As for vegetables, “Thanksgiving is by far the most popular holiday for sweet potatoes,” says Jason VanDusen, marketing director for A.V. Thomas Produce, in Livingston, CA. “Retailers should promote heavily and carry multiple varieties of sweet potatoes, since each variety has a different culinary application. We will be offering our proprietary sweet potato varieties, Stokes Purple and Ben Yagi Purple, as well as our other specialty varieties, Okinawa and Murasaki, to expand consumer options.”

Jason VanDusen, marketing director for A.V. Thomas Produce, Livingston, CA, says retailers should promote sweet potatoes heavily and carry multiple varieties for the Thanksgiving holiday.

Days leading up to a big holiday are important, too, adds Kathleen Triou, president and chief executive of Fresh Solutions Network, LLC, in San Francisco, CA. “It’s a time that necessitates convenience items, like our Side Delights Steamables, to get dinner on the table quickly and prep for holiday activities.”

As for fruits, the peak availability of California-grown persimmons is around Thanksgiving, according to Lila Baig, business development and marketing director for Catania Worldwide, in Mississauga, ON, Canada. “Persimmons are used in Thanksgiving dishes like persimmon pie, persimmon pudding, or included in fruit baskets and centerpieces.”

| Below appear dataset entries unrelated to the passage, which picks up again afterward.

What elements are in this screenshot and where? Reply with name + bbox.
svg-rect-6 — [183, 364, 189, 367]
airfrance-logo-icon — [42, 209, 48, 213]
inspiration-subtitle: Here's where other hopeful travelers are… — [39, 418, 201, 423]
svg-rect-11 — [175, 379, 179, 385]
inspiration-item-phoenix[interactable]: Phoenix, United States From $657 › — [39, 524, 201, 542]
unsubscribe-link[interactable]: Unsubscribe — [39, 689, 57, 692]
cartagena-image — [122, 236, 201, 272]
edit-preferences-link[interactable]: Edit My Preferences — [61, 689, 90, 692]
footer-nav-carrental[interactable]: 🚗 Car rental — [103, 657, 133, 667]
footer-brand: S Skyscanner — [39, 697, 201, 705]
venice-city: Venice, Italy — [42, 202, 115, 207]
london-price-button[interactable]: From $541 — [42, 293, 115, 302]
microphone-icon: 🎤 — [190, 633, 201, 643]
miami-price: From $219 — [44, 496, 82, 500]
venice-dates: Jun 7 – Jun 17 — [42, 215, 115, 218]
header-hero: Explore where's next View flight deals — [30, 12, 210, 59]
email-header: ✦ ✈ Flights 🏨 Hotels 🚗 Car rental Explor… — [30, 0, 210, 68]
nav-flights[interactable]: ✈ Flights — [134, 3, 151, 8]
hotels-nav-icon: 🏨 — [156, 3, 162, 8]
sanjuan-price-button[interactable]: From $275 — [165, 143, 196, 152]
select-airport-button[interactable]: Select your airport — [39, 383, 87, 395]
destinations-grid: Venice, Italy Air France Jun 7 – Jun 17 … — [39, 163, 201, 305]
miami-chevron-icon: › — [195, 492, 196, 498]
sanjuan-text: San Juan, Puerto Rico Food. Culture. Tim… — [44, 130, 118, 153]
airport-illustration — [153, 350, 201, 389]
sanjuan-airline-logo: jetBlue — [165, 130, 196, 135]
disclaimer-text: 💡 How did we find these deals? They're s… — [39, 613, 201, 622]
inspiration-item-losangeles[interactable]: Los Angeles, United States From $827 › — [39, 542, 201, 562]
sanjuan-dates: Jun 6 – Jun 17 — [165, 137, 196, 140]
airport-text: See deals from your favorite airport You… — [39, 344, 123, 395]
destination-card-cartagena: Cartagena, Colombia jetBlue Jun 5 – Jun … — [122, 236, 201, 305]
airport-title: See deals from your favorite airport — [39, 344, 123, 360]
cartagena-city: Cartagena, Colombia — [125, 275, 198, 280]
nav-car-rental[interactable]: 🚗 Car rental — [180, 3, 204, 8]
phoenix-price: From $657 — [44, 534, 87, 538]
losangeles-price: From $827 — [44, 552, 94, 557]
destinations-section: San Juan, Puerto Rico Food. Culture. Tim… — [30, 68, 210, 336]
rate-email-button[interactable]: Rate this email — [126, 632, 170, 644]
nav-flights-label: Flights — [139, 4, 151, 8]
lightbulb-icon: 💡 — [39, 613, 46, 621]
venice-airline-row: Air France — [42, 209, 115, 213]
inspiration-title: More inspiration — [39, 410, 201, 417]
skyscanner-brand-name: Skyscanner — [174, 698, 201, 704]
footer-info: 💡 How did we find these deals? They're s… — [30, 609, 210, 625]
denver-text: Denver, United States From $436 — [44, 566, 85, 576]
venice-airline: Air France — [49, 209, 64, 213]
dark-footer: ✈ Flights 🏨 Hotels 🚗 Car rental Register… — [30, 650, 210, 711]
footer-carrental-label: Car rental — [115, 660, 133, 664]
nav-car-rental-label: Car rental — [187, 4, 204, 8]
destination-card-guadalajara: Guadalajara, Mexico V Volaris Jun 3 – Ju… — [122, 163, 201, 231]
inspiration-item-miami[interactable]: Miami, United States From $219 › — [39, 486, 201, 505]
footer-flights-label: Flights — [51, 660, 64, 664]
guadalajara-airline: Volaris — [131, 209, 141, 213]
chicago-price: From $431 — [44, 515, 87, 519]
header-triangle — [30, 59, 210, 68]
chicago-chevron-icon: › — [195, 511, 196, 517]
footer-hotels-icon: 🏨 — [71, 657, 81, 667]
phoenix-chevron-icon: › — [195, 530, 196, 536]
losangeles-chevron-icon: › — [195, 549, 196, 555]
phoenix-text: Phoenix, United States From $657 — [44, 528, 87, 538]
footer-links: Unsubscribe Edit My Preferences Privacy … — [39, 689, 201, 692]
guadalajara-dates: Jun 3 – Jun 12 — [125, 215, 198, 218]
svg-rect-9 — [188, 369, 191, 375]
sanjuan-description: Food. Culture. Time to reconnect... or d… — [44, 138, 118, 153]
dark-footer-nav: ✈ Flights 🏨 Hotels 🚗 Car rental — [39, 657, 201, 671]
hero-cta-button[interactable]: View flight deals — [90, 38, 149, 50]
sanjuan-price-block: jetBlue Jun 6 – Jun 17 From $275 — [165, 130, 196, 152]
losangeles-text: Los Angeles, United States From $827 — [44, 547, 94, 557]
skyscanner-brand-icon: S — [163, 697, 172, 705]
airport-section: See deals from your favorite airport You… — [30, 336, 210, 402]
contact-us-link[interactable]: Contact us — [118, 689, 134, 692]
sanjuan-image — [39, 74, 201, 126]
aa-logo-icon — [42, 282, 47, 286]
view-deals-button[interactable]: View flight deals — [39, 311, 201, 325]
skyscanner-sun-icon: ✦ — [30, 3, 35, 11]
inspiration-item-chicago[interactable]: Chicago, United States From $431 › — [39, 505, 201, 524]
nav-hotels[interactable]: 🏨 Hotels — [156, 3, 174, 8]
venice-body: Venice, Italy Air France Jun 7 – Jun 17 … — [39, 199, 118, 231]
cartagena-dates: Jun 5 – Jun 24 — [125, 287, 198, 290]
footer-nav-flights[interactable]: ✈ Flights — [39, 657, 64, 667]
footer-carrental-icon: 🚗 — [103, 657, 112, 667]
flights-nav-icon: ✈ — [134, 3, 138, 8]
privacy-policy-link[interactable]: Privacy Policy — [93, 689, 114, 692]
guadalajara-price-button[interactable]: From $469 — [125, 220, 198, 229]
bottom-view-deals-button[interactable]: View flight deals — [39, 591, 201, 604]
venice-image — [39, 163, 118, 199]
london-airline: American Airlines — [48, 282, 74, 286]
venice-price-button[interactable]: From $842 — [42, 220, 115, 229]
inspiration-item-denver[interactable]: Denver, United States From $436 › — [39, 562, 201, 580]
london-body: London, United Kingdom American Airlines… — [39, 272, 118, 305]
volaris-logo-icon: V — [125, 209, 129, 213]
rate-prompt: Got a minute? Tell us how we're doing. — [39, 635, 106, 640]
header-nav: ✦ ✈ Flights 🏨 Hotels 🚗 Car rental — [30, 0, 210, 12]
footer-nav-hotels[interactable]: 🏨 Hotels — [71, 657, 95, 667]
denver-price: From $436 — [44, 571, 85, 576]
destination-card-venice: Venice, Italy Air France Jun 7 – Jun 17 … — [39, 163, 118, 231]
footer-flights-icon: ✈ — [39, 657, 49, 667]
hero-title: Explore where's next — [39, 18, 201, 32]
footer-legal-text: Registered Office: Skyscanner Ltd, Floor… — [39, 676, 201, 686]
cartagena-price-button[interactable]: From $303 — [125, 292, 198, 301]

Baig adds, “The most powerful and effective approach to promote any novel item lies in the art of demonstrations. We also provide retailers with seasonal marketing materials, such as posters, recipe cards and brochures, to educate both staff and customers about persimmons and their uses.”

Fresh cranberries, only available from September through early December, are iconic as an ingredient for Thanksgiving cranberry sauce.

“Cranberries aren’t candy bars — people are not going to buy 100 bags if the price is good. But they will buy the rest of their Thanksgiving meal if they are buying cranberries,” recommends Kevin Tritz, sales and operation, Twin Lake Cranberry Co. LLC, Vesper, WI. “So, price your cranberries to get people in the store, and put that deal front and center.” Tritz expects a 20% bump in crop over last year.

Merchandising teams at Ocean Spray Cranberries focus on several tactics to help retail partners sell more fresh cranberries, according to Kelvin Vuong, senior director of brand marketing, USA foods and snacking for the Lakeville-Middleboro, MA-based company.

“One of these is collaborating with other product categories or brands that complement cranberries, such as turkey, stuffing, baking supplies and spices. Another is providing recipes featuring creative and easy-to-make recipes using fresh cranberries,” says Vuong.

Yet another is leveraging social media platforms and online channels to promote the fresh fruit, share recipe ideas, and engage with consumers during the fall season, Vuong adds.